Note the smokey has dimming the sun today & turning the sky a drab white/gray without any cumulus clouds.
This is thick wild fire smoke being pulled southeastward by that upper low that brought our storms yesterday & lastnight.
It is so thick that I think that it has been a detriment to cumulus cloud formation today.
Talk about a North America of extremes!
Massive floods are in the Plains & into the Midwest, while the Southeast is burning now with wildfire smoke as temperatures soar to record levels of 100-105.
Meanwhile, western Canada to parts of Minnesota is dry & hot.
Milky smoke shows up on visible satellite.
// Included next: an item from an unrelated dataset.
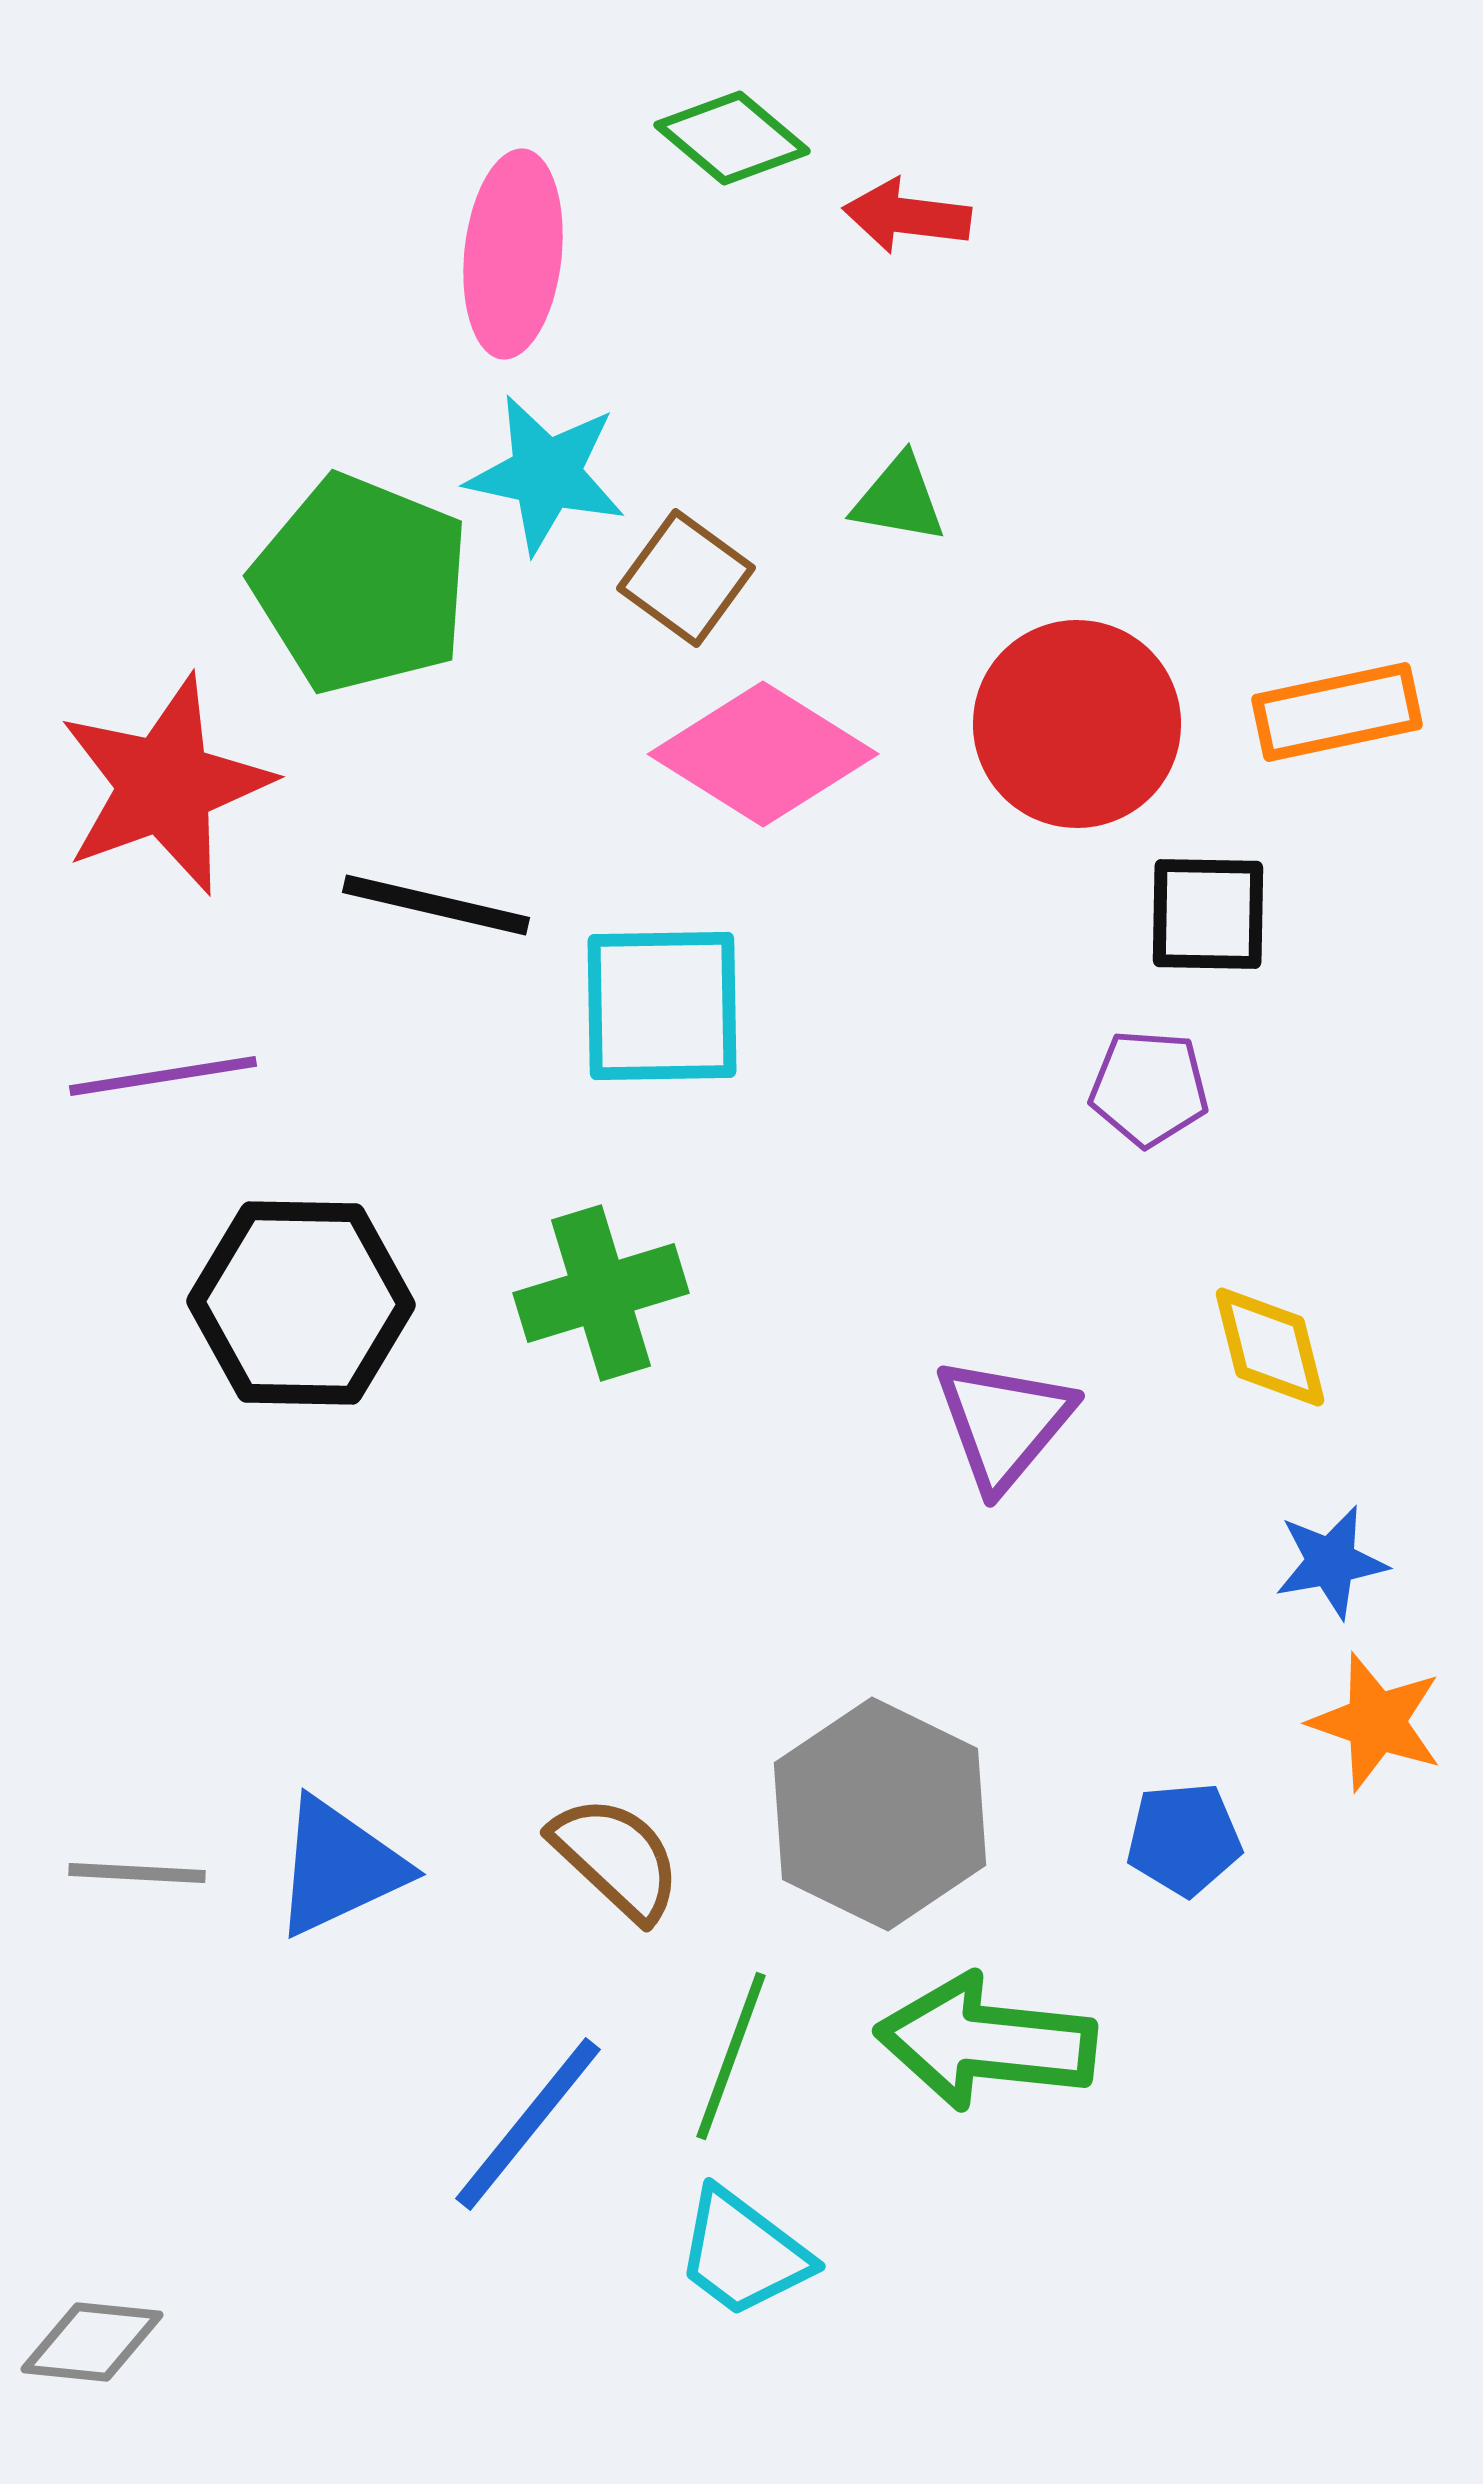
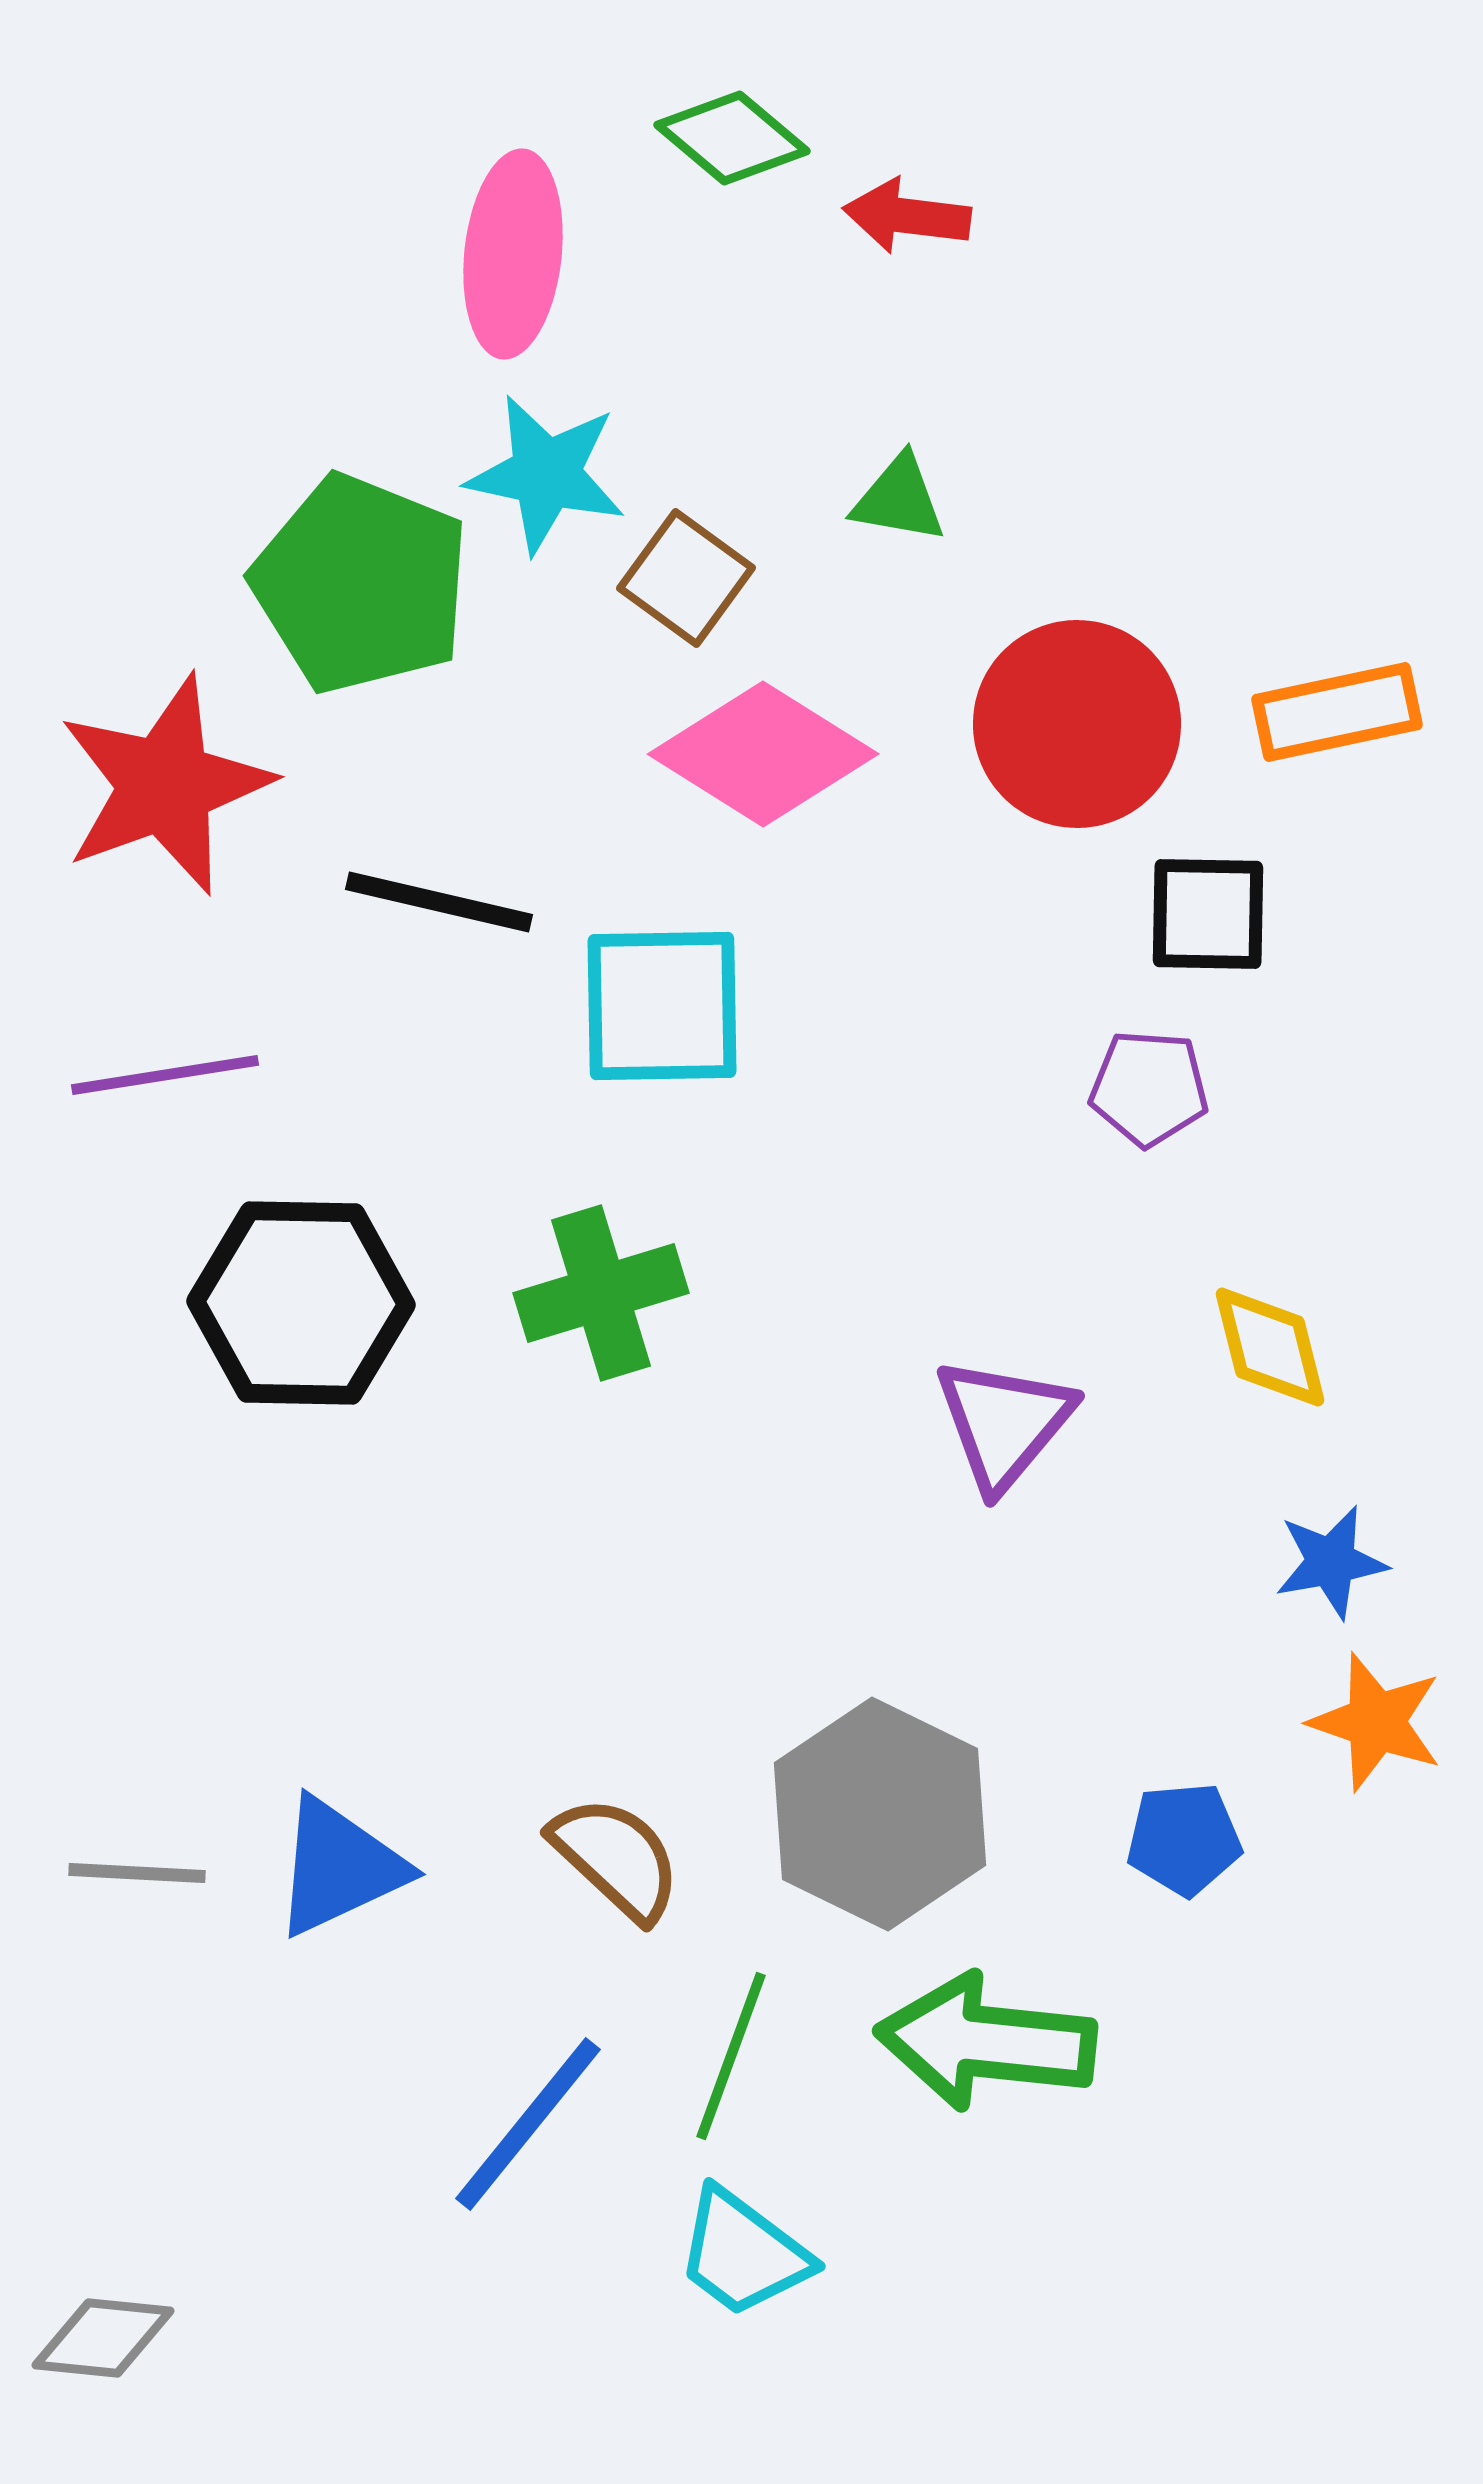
black line: moved 3 px right, 3 px up
purple line: moved 2 px right, 1 px up
gray diamond: moved 11 px right, 4 px up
Note all of the wildfires burning.
I don't expect anything more than a gust front or outflow boundary from that bow of sotrms along the warm front in Wisconsin to northeastern Illinois.
That boundary will slide southward with a band of elevated cumulus with wind shift to north-northeast Saturday morning.
It will grow diffuse & cumulus will diminish & wind will go back to the southwest by 9 a.m. with any debri high/mid clouds from the storms diminishing, as well.
After sunshine & temperatures rising to 82-86 with dew points in the 60s, multiple lines of storms with severe weather risk should blow up & race through in the afternoon to evening hours.
Main threat is damaging wind.
SPC did upgrade entire viewing area to SLIGHT RISK.
Then, Blackberry Winter arrives. It is usually our last occurrence of mid 40s until September. This cool spell corresponds with peak of Blackberry blooming. It follows Black Locust Winter in May that occurs when those trees are blooming, when we see our last upper 30s to lower 40s.
This will occur Sunday-Monday with highs 67-74 with lows 43-48.
We then warm up again & 80s return Wednesday-Thursday with high humidity next week.
What is very interesting is the feature coming out of the western Gulf of Mexico. It has the potential to be an early season Tropical Depression or storm. We shall see. This will depend on whether it hangs out over Mexico or is completely over the Gulf of Mexico that will determine how organized it gets.
Regardless, it should bring drought & fire-busting rainfall to a chunk of the southeast U.S.
In our area, looks like cooler, drier weather should follow our mid to late week rainfall.
The pattern that has supported day after day after day of violent weather in the Plains & parts of the Midwest & even into the Mid-Atlantic, will end. The extent & violence of severe early to mid June looks nothing like mid to late May.
For us, the period for us to watch is end of June to first of July for front ot stall in the area & multiple squall lines to pass with wind threat.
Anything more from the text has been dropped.